Rethinking American Capitalism
Can the United States transform its consumption- and credit-based economy to one based on investment and saving?
October 12, 2012
Capitalism, it is worth recalling, is an economic system in which the private sector drives the economic process through saving, capital accumulation and investment. The government’s role is very limited.
However, contrary to all the rhetoric, the United States has not had that kind of economic system for decades.
Today, the U.S. federal government spends $24 out of every $100 spent in the economy. The U.S. central bank creates the money and manipulates its value. Almost all major U.S. industries are subsidized in one way or another by the government and almost half of all households receive some kind of government assistance.
The economic process itself is no longer driven by saving and investment. Instead, it is driven by credit creation and consumption.
This is not an economic regime that can be called capitalism. Market forces no longer drive the economy. The current system is government-directed, but not planned.
Government policy is determined through a process of compromise between the demands of competing power blocks: big business, the banking industry, the military, the elderly and the general public (which, until recently, had grown to expect an ever-improving standard of living).
Deficit spending and fiat money (i.e., money created by the government) allowed the government to satisfy all those competing demands for more than a generation. During that time, a key component of government policy has been to channel ever-greater quantities of credit to the household sector.
As total credit expanded 50 times in less than 50 years, it created wealth and kept the American Dream alive. That extraordinary expansion of credit changed the nature of the economic system itself, however.
Outstanding U.S. Credit Market Debt in 2007
Source: U.S. Federal Reserve Flow of Funds
Capitalism has become Creditism, for lack of a better word. This new credit-based economic system, which requires further credit growth to survive, is now in crisis because the household sector cannot bear any additional debt. The gap between its debt and its income has simply become too great to bear.
The first step toward finding a lasting solution to this crisis is to form a realistic understanding of the nature of this economic system — not as it used to be and not as any particular group thinks it should be, but as it really is. Only then will it be possible to devise a strategy that could correct its faults.
The key question is not whether we are going to abandon capitalism and replace it with a different kind of economic system. We did that long ago. The question is are we going to allow the economic system now in place to collapse.
Investing, not consuming
Thus, this economic crisis marks a crossroad for our civilization. Our options are to grasp and fearlessly exploit the immense possibilities inherent in our new credit-based economic system, or else fail to grasp them and collapse into what could prove to be decades of misery.
To avert economic breakdown, the United States will need to make use of the new policy tools that its new economic system makes possible. Since the private sector cannot bear any more debt, the government sector will have to.
Since the financial crisis began in 2008, U.S. government debt has increased by $5 trillion. It was this increase in government debt that kept the United States — and the world — from collapsing into a new Great Depression.
The world economy is now on government life support and that life support is going to continue. The only question is whether the money will be wasted or spent wisely.

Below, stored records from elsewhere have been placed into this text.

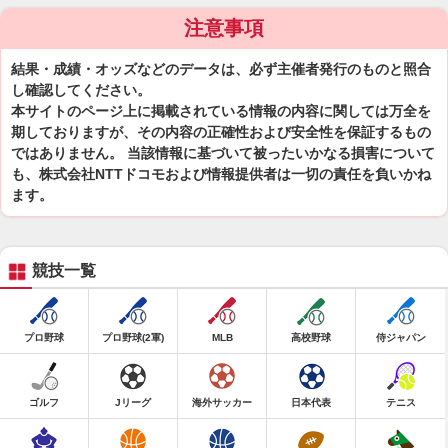
注意事項
結果・成績・オッズなどのデータは、必ず主催者発行のものと照合
し確認してください。
本サイトのページ上に掲載されている情報の内容に関しては万全を
期しておりますが、その内容の正確性および安全性を保証するもの
ではありません。 当該情報に基づいて被ったいかなる損害について
も、株式会社NTTドコモおよび情報提供者は一切の責任を負いかね
ます。
競技一覧
プロ野球
プロ野球(2軍)
MLB
高校野球
侍ジャパン
ゴルフ
Jリーグ
海外サッカー
日本代表
テニス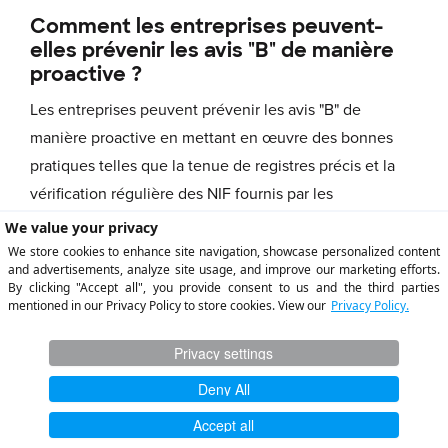
Comment les entreprises peuvent-
elles prévenir les avis "B" de manière
proactive ?
Les entreprises peuvent prévenir les avis "B" de
manière proactive en mettant en œuvre des bonnes
pratiques telles que la tenue de registres précis et la
vérification régulière des NIF fournis par les
bénéficiaires, le maintien de canaux de communication
appropriés entre les services, l'examen régulier des
processus de déclaration fiscale et la mise à jour de
toutes les modifications apportées aux réglementations
fiscales. En suivant ces lignes directrices, les
entreprises peuvent minimiser le risque de recevoir des
avis "B" et garantir la conformité avec les exigences de
l'IRS.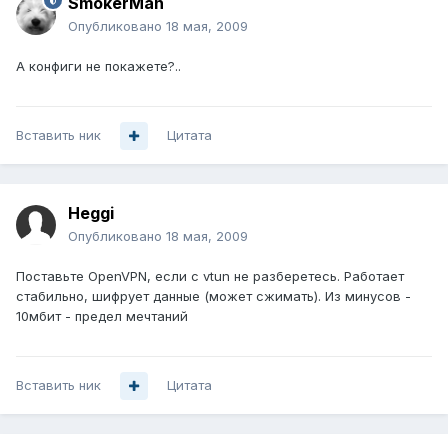
SmokerMan
Опубликовано
18 мая, 2009
А конфиги не покажете?..
Вставить ник
Цитата
Heggi
Опубликовано
18 мая, 2009
Поставьте OpenVPN, если с vtun не разберетесь. Работает
стабильно, шифрует данные (может сжимать). Из минусов -
10мбит - предел мечтаний
Вставить ник
Цитата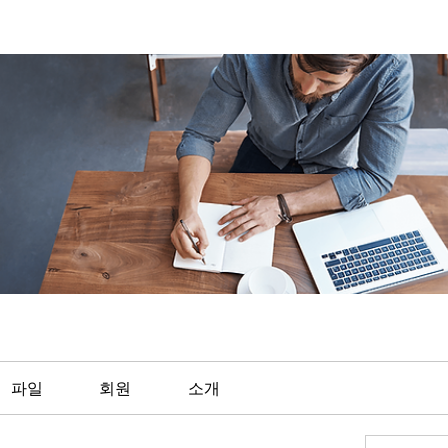
파일
회원
소개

The sustainability of the entire economic superstructure depends on how this debt-financed government spending is used over the years ahead. If it is used for consumption, then it will generate no return and the superstructure will collapse.
The U.S. government must therefore begin spending by investing in large-scale projects that can generate a return. The United States can currently borrow money for ten years at an interest rate of less than 2%. If it borrows at these low rates, invests and earns 3%, the global economic crisis will lessen.
But if it borrows at these low rates and invests aggressively in transformative mega-projects — such as the development of solar energy, genetic engineering, biotechnology and nanotechnology — it might generate such massive returns that the crisis will be overcome and prosperity for the next generation will be assured.
The economic system that has grown out of the adoption of fiat money is new. It is different from what came before. It is not capitalism.
We have not yet learned how it works, and its weaknesses have become glaringly apparent. Yet we are ignoring the possibilities it presents.
What a tragic mistake it would be to impose austerity and see our world implode, when so much credit is available at ultra-low costs. All that is required for us, as a society, is to invest that credit imaginatively in cutting-edge, 21st-century technologies.
If we do that, we can achieve global economic prosperity beyond the dreams of all earlier generations.
Takeaways
The economic process itself is no longer driven by saving and investment. Instead, it is driven by credit creation and consumption.
Market forces no longer drive the economy. The current system is government-directed, but not planned.
For more than a generation, a key component of government policy has been to channel ever-greater quantities of credit to the household sector.
The economic system that grew out of the adoption of fiat money is new. It is different from what came before. It is not capitalism.